2. Learning Responsibility
One of the unstated benefits of sober living and residential is that people learn to run a house. With participants engaged in making menus, shopping for groceries, or learning the best way to clean, these skills will help them transition to their own homes.
Monitoring chores done by others gives someone a sense of ownership in the way the house presents and lets them experience authority combined with accountability.
3.Developing Financial Accountability and Independence
In active addiction, most of our monies went for drugs and alcohol, and many of us did not learn financial responsibility. When participants pay for sober living or residential, this fosters independence and learning to place value and worth on efforts to improve themselves.
When you think about it, most people do not value something that they get for nothing. Therefore, if they pay for sober living or residential, they are more likely to become invested in both.
4. Learning About Having Fun
Addiction robs us of opportunities for safe social activities. In a sober living or residential, there will be access to beaches, mountains, cultural activities, and community gatherings, depending on the place.
However, safe outings are often part of the holistic approach to sober living and residential. In an environment that fosters healing for the mind, body, and spirit, these scheduled group activities introduce exciting, uplifting, and therapeutic outings.
Social Learning Theory studies substantiate that these involved peer activities provide role models for new behaviors. Often, venturing out by themselves seems frightening to some; however, most people will take part if the group is going, thus helping them set up fun activities that they enjoy.
5. A Foundation to Build On
Sober living or residential transitions people from active addiction to independent life by promoting life skills, coping skills, relaxation techniques, and relapse and recovery action planning.

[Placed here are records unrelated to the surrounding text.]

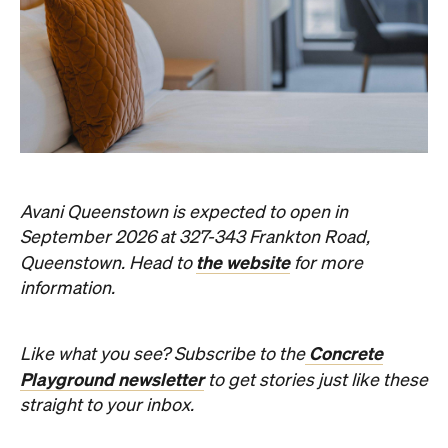
Avani Queenstown is expected to open in
September 2026 at 327-343 Frankton Road,
the website
Queenstown. Head to
for more
information.
Concrete
Like what you see? Subscribe to the
Playground newsletter
to get stories just like these
straight to your inbox.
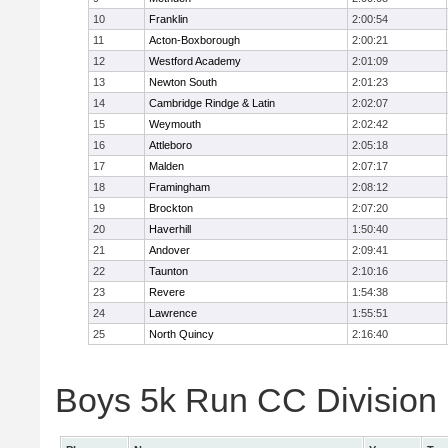
10
Franklin
2:00:54
11
Acton-Boxborough
2:00:21
12
Westford Academy
2:01:09
13
Newton South
2:01:23
14
Cambridge Rindge & Latin
2:02:07
15
Weymouth
2:02:42
16
Attleboro
2:05:18
17
Malden
2:07:17
18
Framingham
2:08:12
19
Brockton
2:07:20
20
Haverhill
1:50:40
21
Andover
2:09:41
22
Taunton
2:10:16
23
Revere
1:54:38
24
Lawrence
1:55:51
25
North Quincy
2:16:40
Boys 5k Run CC Division 1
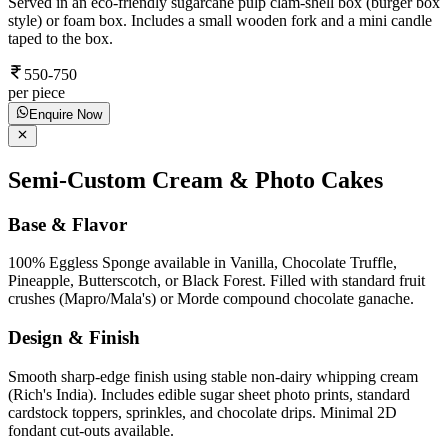
Served in an eco-friendly sugarcane pulp clam-shell box (burger box
style) or foam box. Includes a small wooden fork and a mini candle
taped to the box.
550-750
per piece
Enquire Now
Semi-Custom Cream & Photo Cakes
Base & Flavor
100% Eggless Sponge available in Vanilla, Chocolate Truffle,
Pineapple, Butterscotch, or Black Forest. Filled with standard fruit
crushes (Mapro/Mala's) or Morde compound chocolate ganache.
Design & Finish
Smooth sharp-edge finish using stable non-dairy whipping cream
(Rich's India). Includes edible sugar sheet photo prints, standard
cardstock toppers, sprinkles, and chocolate drips. Minimal 2D
fondant cut-outs available.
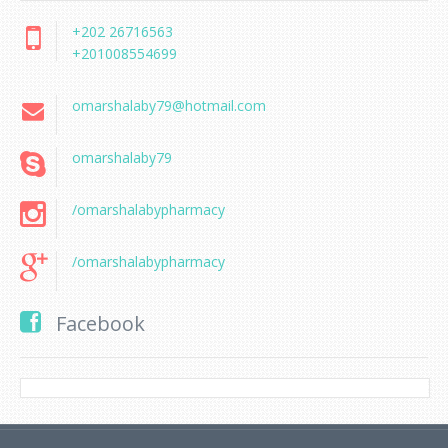
+202 26716563
+201008554699
omarshalaby79@hotmail.com
omarshalaby79
/omarshalabypharmacy
/omarshalabypharmacy
Facebook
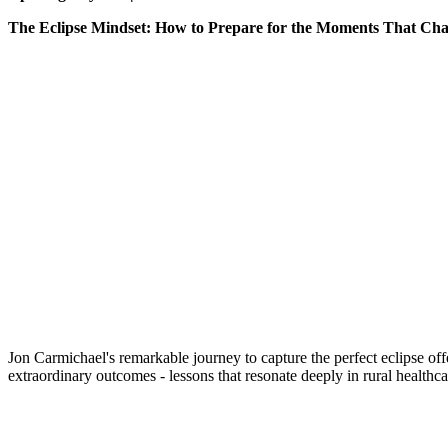
The Eclipse Mindset: How to Prepare for the Moments That Ch
Jon Carmichael's remarkable journey to capture the perfect eclipse off
extraordinary outcomes - lessons that resonate deeply in rura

While education about relapse and recovery planning is a primary focus of treatment, living the new behaviors in a sober living or residential reinforces the lessons and skills.
As a result, people residing in recovery homes while in outpatient treatment experience a sense of satisfaction and pride when they successfully blend their treatment goals and aims, responsibilities, and other life skills in a nurturing, supportive environment. These positive feelings strengthen their sense of self-sufficiency.
When people are ready to transition out of sober living or residential, they are better prepared to live independently with the skills needed to stay in recovery.
They have learned the value of sharing their stories to find and receive help with their addictions, acquired many life skills, and understand the shared experience’s benefits. With this solid foundation, they are ready to return to living by themselves, with help from their new recovery support groups.